Sunday, April 21, 2013

The Train Station - Part II


         Victor’s head swung away from his makeshift pillow and slammed down against the armrest as the train fell back onto the tracks. Pain blossomed in his head and bright spots swelled across his eyes like tiny white fireworks. He shut his eyelids but the spots grew brighter. A trickle of blood warmed the back of his neck.
         “Oh god, oh god, oh god,” spat Trish senselessly. Her phone fumbled in her hands, thick fingers frantically jabbing at the flat screen. “It’s not going through. It’s not going through.”
         The passengers on the train car began to panic. Some made useless attempts to call friends and family. A couple near the front helped an older woman back into her seat. A few others moved luggage out of the way to join the older man that had been heading toward the next car.
         “Is this a terrorist attack?” Tanya asked Trish who had given up on her phone.
         “I don’t know. I have no idea what just happened. Are we even moving still?”
         The windows revealed nothing but darkness.
         “Yeah,” said a hoarse voice, “we’re still moving.”
         The women looked down at Victor who was still lying across the passenger seats holding his head with bloodied hands.
         “Woah, you’re bleeding pretty bad,” said Tanya.
         “I know. I hit my head.”
         “Somebody’s gotta go up there and get some help back here,” said Trish, her eyes growing with concern as she stared at the young man.
         “No,” said Victor loudly, a jolt of fresh pain drawing new colors across his field of vision. “No, there’s something out there. We need to get off this train as soon as possible.”
         “We can’t get off the train if it’s still moving,” said Tanya.
         A wave of shrill cries washed over the tense train car. Almost synchronously the passengers turned their heads toward the door ahead. The cries died away, leaving only their heavy breathing to mask the silence.
         “Look, I can’t just stand here waiting for something to happen,” said the older man in the isle. “I’m going over to see what the hell is going on. If some of you want to tag along, that’s fine by me.”
         The man looked around to see if anyone would join him. The couple that had been helping the older woman looked at one another. They got up and stood behind him. In the end, two others also tagged along and the quintet hurried through the junction into the following car.
         Tanya and Trish watched the door close behind the determined group. They moved over to help Victor get up.
         “We gotta stop the bleeding,” said Tanya.
         They fished a white t-shirt out of Victor’s gym bag and used it to apply pressure to the back of his head. The car gently swayed from left to right as it rolled along, making Victor feel like he was swimming. Relentlessly, rain pounded the roof of the train.
         A loud bang rang through the cabin. The door to the train car ahead of them seemed to rattle on its hinges. Someone in the car shrieked.
         All eyes were glued to the front door. Sounds, like those of a scuffle, wafted back as if they had been ghosts living on that section of track and only now the train passed through them for all to hear once more. The passengers thought of the party of five that had just stepped through those doors in search of answers. The ominous scuffling continued.
         The door rattled again. This time its hinges fought hard against the bolts that bound them. Another loud bang echoed through the car. The metal door bent inward toward the frightened passengers.
         “Holy…” Trish could not find the words. Fear gripped her skin like a dozen cold, clammy hands.
         The door banged and bent again, twisting away from the frame but still held in place by its hinges and handle. A few in the cabin screamed. Someone began to cry.
         “We need to get out, now,” said Victor, attempting to raise himself up. The pain in his head was subsiding, but the bleeding persisted.
         Tanya looked at him, indecisive. Her friend had not stopped muttering, eyes transfixed on the twisted door.
         Another loud bang and the door’s top hinges came off. Darkness peered through from the other side.
         “Come on, guys. Let’s go,” said Victor. He tried to sound urgent, but part of him just wanted to cry. He was scared.

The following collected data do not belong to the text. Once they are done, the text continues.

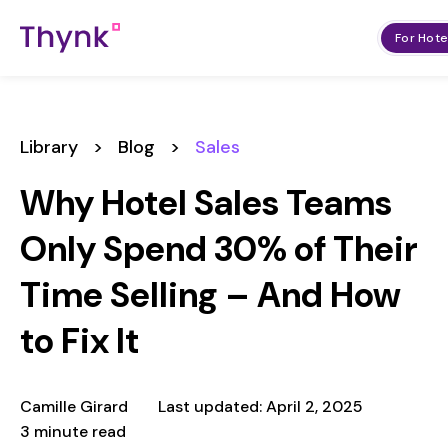
For Hote
Library
>
Blog
>
Sales
Why Hotel Sales Teams
Only Spend 30% of Their
Time Selling – And How
to Fix It
Camille Girard
Last updated: April 2, 2025
3 minute read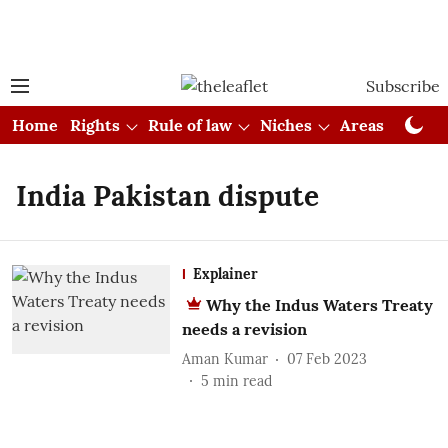
Subscribe
Home
Rights
Rule of law
Niches
Areas
Cou
India Pakistan dispute
Explainer
Why the Indus Waters Treaty
needs a revision
Aman Kumar
07 Feb 2023
5
min read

         Victor grabbed the phone he had been charging and shoved it into his front pocket. He couldn’t think of anything in his bag he needed and left it lying on the seat.

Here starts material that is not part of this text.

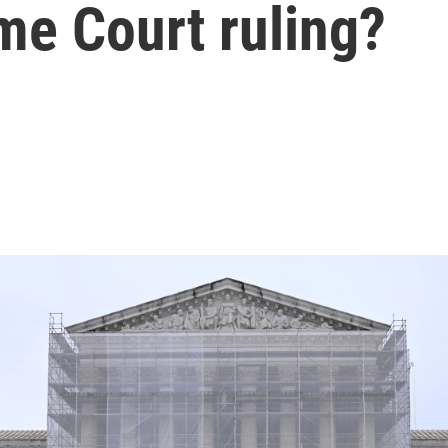
me Court ruling?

         “Let’s go, Trish. Come on,” said Victor.
         He tugged Trish’s arm gently and she followed, still gazing towards the twisted metal that bulged as if a vacuum sucked it in. Tanya followed her friend. The trio ran to the other side and opened the door leading into the last train car. As they closed it behind them, they peered back once more just in time to see the metal frame on the other side burst open with a clang. Fighting the urge to turn around and keep running, they watched, curiosity gripping them.
         A tall, dark figure, like that of a man’s, approached. It wore no clothing, but none of its features were visible, only darkness. The figure walked slowly, its body turning as if looking around, but it had no eyes and no face, just more darkness.  As it moved into the train car the lights in the cabin waned, being drained of their energy. This figure was the night. The night had come to life, and it seemed the Night had come to take it.